30/31     Mary gave a startled look, and drew back a little. "I hear the King is glad to ship them on his men-of-war," she said, "and that the Mill Prison is so vile a place the poor fellows are thankful to escape from it, even if they must turn traitor to their own cause."

32     "Oh, sailors are sailors!" grumbled the old man. "I find Madam Wallingford most loyal to our government, however, so that there is a chance for her. And she is no beggar or would-be pensioner; far from it! If her son had been on any other errand than this of the Ranger's, she might easier gain her ends, poor lady. 'What stands in the way?' you may ask. Why, only last week our own coast was in a panic of fear!" John Davis frowned at the fire, so that his great eyebrows looked as if they were an assaulting battery.
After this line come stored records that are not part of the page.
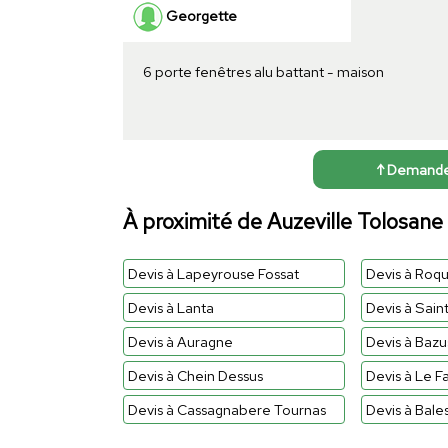
Georgette
6 porte fenêtres alu battant - maison
↑ Demander 
À proximité de Auzeville Tolosane
Devis à Lapeyrouse Fossat
Devis à Roq
Devis à Lanta
Devis à Saint
Devis à Auragne
Devis à Bazu
Devis à Chein Dessus
Devis à Le F
Devis à Cassagnabere Tournas
Devis à Bale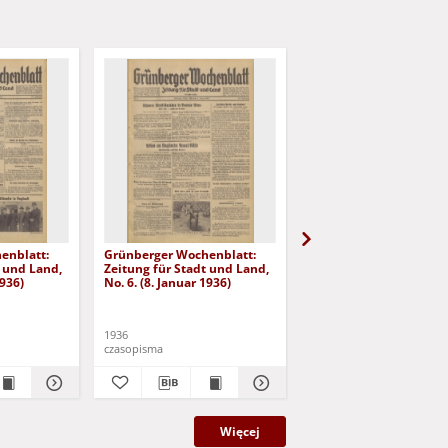
enblatt:
Grünberger Wochenblatt:
Grünberger Wochenbla
t und Land,
Zeitung für Stadt und Land,
Zeitung für Stadt und 
1936)
No. 6. (8. Januar 1936)
No. 7. (9. Januar 1936)
1936
1936
czasopisma
czasopisma
Więcej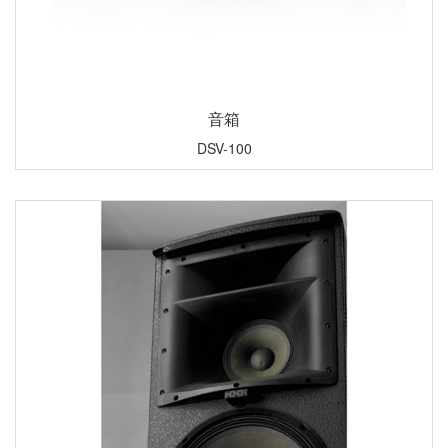
音箱
DSV-100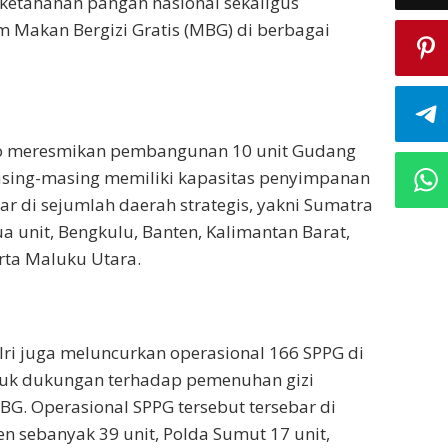
 ketahanan pangan nasional sekaligus
Makan Bergizi Gratis (MBG) di berbagai
wo meresmikan pembangunan 10 unit Gudang
asing-masing memiliki kapasitas penyimpanan
ar di sejumlah daerah strategis, yakni Sumatra
a unit, Bengkulu, Banten, Kalimantan Barat,
rta Maluku Utara.
i juga meluncurkan operasional 166 SPPG di
ntuk dukungan terhadap pemenuhan gizi
. Operasional SPPG tersebut tersebar di
n sebanyak 39 unit, Polda Sumut 17 unit,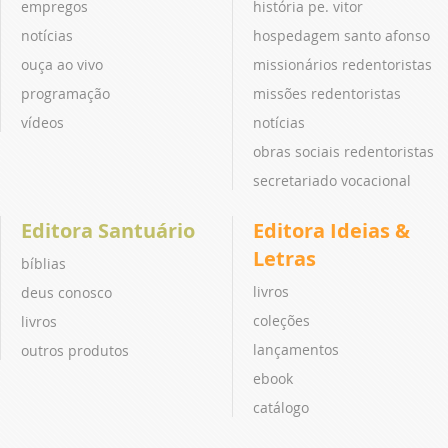
empregos
história pe. vitor
notícias
hospedagem santo afonso
ouça ao vivo
missionários redentoristas
programação
missões redentoristas
vídeos
notícias
obras sociais redentoristas
secretariado vocacional
Editora Santuário
Editora Ideias &
Letras
bíblias
livros
deus conosco
coleções
livros
lançamentos
outros produtos
ebook
catálogo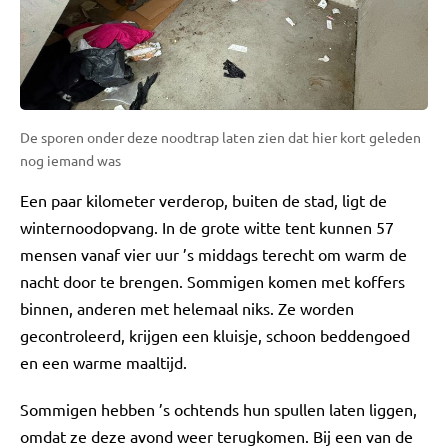
De sporen onder deze noodtrap laten zien dat hier kort geleden
nog iemand was
Een paar kilometer verderop, buiten de stad, ligt de
winternoodopvang. In de grote witte tent kunnen 57
mensen vanaf vier uur ’s middags terecht om warm de
nacht door te brengen. Sommigen komen met koffers
binnen, anderen met helemaal niks. Ze worden
gecontroleerd, krijgen een kluisje, schoon beddengoed
en een warme maaltijd.
Sommigen hebben ’s ochtends hun spullen laten liggen,
omdat ze deze avond weer terugkomen. Bij een van de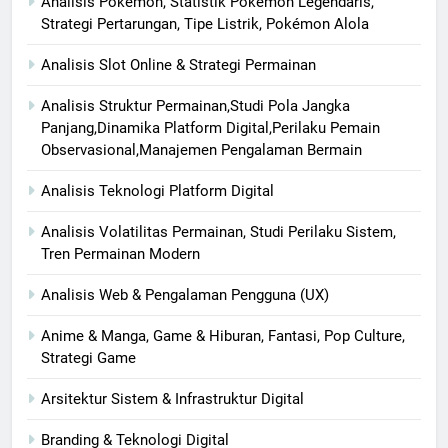
Analisis Pokémon, Statistik Pokémon Legendaris,
Strategi Pertarungan, Tipe Listrik, Pokémon Alola
Analisis Slot Online & Strategi Permainan
Analisis Struktur Permainan,Studi Pola Jangka
Panjang,Dinamika Platform Digital,Perilaku Pemain
Observasional,Manajemen Pengalaman Bermain
Analisis Teknologi Platform Digital
Analisis Volatilitas Permainan, Studi Perilaku Sistem,
Tren Permainan Modern
Analisis Web & Pengalaman Pengguna (UX)
Anime & Manga, Game & Hiburan, Fantasi, Pop Culture,
Strategi Game
Arsitektur Sistem & Infrastruktur Digital
Branding & Teknologi Digital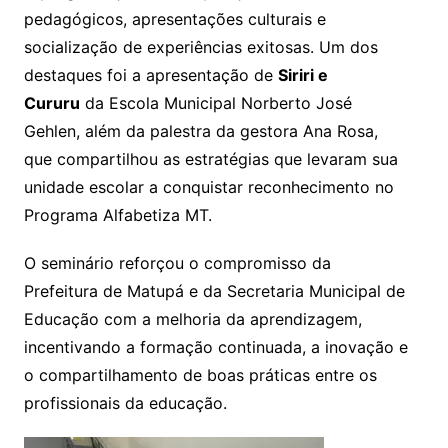
pedagógicos, apresentações culturais e
socialização de experiências exitosas. Um dos
destaques foi a apresentação de
Siriri e
Cururu
da Escola Municipal Norberto José
Gehlen, além da palestra da gestora Ana Rosa,
que compartilhou as estratégias que levaram sua
unidade escolar a conquistar reconhecimento no
Programa Alfabetiza MT.
O seminário reforçou o compromisso da
Prefeitura de Matupá e da Secretaria Municipal de
Educação com a melhoria da aprendizagem,
incentivando a formação continuada, a inovação e
o compartilhamento de boas práticas entre os
profissionais da educação.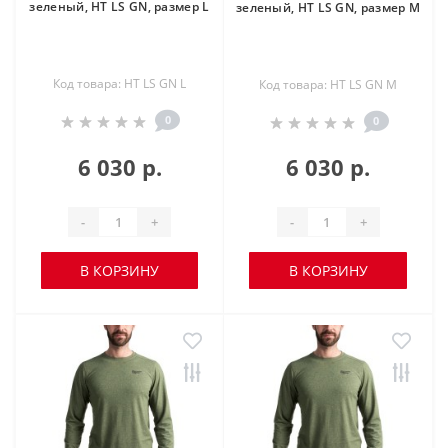
зеленый, HT LS GN, размер L
зеленый, HT LS GN, размер M
Код товара: HT LS GN L
Код товара: HT LS GN M
0
0
6 030 р.
6 030 р.
-
+
-
+
В КОРЗИНУ
В КОРЗИНУ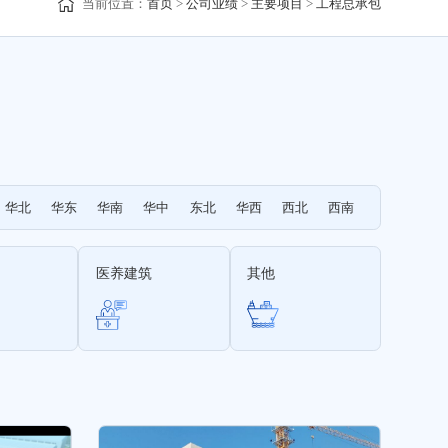
当前位置：
首页
>
公司业绩
>
主要项目
>
工程总承包
华北
华东
华南
华中
东北
华西
西北
西南
医养建筑
其他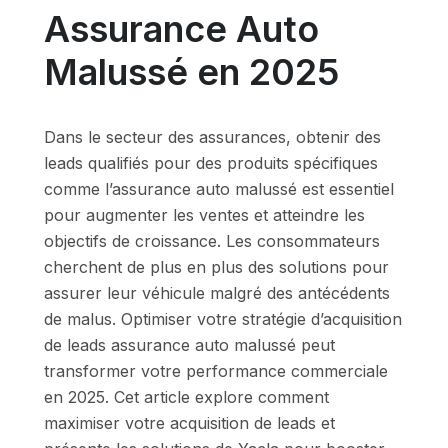
Assurance Auto
Malussé en 2025
Dans le secteur des assurances, obtenir des
leads qualifiés pour des produits spécifiques
comme l’assurance auto malussé est essentiel
pour augmenter les ventes et atteindre les
objectifs de croissance. Les consommateurs
cherchent de plus en plus des solutions pour
assurer leur véhicule malgré des antécédents
de malus. Optimiser votre stratégie d’acquisition
de leads assurance auto malussé peut
transformer votre performance commerciale
en 2025. Cet article explore comment
maximiser votre acquisition de leads et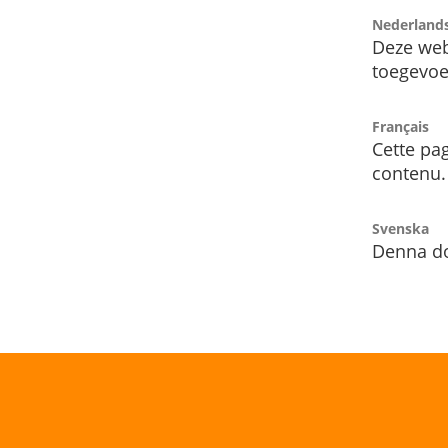
Nederland
Deze web
toegevoe
Français
Cette pag
contenu.
Svenska
Denna do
He shrugged his shoulders angrily, and puffed hard at his pipe, but it had gone out altogether; then he smiled, and spoke in a gentler tone:

33     "Yes, missy, we'll ride to Bath to-morrow, an the weather should be fair; the fresh air will hearten you after the sea, and we can talk with Mr. Fairfax, and see what may be done. I'm not afraid to venture, though they may know you for a little rebel, and set me up to wear a wooden ruff all day in the pillory for being seen with you!"

34     "I must speak ye some hard words," the old man added unexpectedly, leaning forward and whispering under his breath, as if the solid oak panels might let his forebodings reach a mother's ears in the room beyond. "The young man may be dead and gone long before this, if he was put into the Mill Prison while yet weak from his wounds. If he is there, and alive, I think the King himself would say he could not let him out. There's not much love lost in England now for Paul Jones or any of his crew."